Come madre ovviamente rimango molto addolorata nel constatare cosa può essere fatto di male al proprio figlio. Ma qui entro nel merito del secondo punto che voglio affrontare: il rapporto con il bambino. In questo caso ho visto un insieme di comportamenti, da parte della maestra prevalente, che obiettivamente denunciano un’incapacità di rapportarsi a dei bambini. E questa incapacità si rivela proprio nei casi in cui si ha a che fare con bambini più problematici: è fin troppo facile essere bravi insegnanti se si epura una classe dai quei due o tre elementi che, purtroppo, in una classe normale ci sono sempre. Tra l’altro, ne approfitto per dire che i miei genitori come insegnanti hanno avuto a che fare con bambini e problemi di tutti i generi: da famiglie fortemente disadattate, a figli di drogati, figli di prostitute, bambini adottati con un passato fatto di violenze e isolamento, a figli di stranieri che della nostra lingua nemmeno capivano nulla, a delinquenti veri e propri, che andavano a rubare nei negozi e che – una volta è successo anche questo – hanno tirato una coltellata alla Direttrice. E nonostante tutto, posso dire che non hanno mai scritto nessun verbale ai superiori per chiedere aiuto, per cautelarsi o per qualsiasi altro motivo.
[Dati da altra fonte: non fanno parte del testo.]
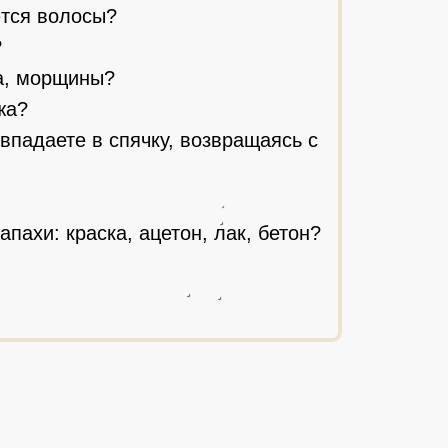
тся волосы?
?
а, морщины?
жа?
 впадаете в спячку, возвращаясь с
пахи: краска, ацетон, лак, бетон?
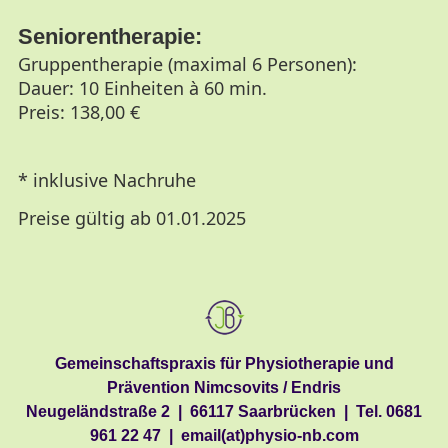
Seniorentherapie:
Gruppentherapie (maximal 6 Personen):
Dauer: 10 Einheiten à 60 min.
Preis: 138,00 €
* inklusive Nachruhe
Preise gültig ab 01.01.2025
Gemeinschaftspraxis für Physiotherapie und
Prävention Nimcsovits / Endris
Neugeländstraße 2 | 66117 Saarbrücken | Tel.
0681
961 22 47
| email(at)physio-nb.com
Ma del resto che l’insegnante prevalente era incapace
di rapportarsi ai bambini doveva già risultare da un altro fatto
grave: un giorno, nei primissimi giorni di scuola, aprendo il quaderno
di mio figlio ho trovato una scheda con delle scritte blu, che sembravano
senza senso. Quale non è stato il mio stupore quando ho scoperto
che era una scheda consegnata in classe, da fare durante le ore di scuola,
che egli non aveva completato regolarmente, ma sulla quale aveva cercato
di esprimere il suo disagio! Cos’era accaduto? Durante la ricreazione
aveva ricevuto da un altro bambino (e qui davvero intenzionalmente: un
bambino ha detto a un suo compagno: “Vai a picchiare [mio figlio]!”,
e questi, a seguito dell’ingiunzione avuta, lo ha fatto)
un pugno in pancia che dal dolore gli aveva tolto il respiro.
Al rientro in classe, arrabbiato dell’accaduto, si è chiuso
in se stesso e ha pianto. Ho visto con i miei occhi la scheda bagnata
di lacrime. Gli ho chiesto se lo aveva detto alla maestra, e lui mi ha
detto che la maestra, una volta chiesto cos’aveva, sentendosi rispondere: “Niente”,
lo aveva ignorato. Per cui lui, da solo, ha cercato di scrivere (dopo
neanche un mese di scuola, con la sua scrittura goffa e piena di errori): “Ho
pianto tutto il tempo perché mi hanno dato un pugno”.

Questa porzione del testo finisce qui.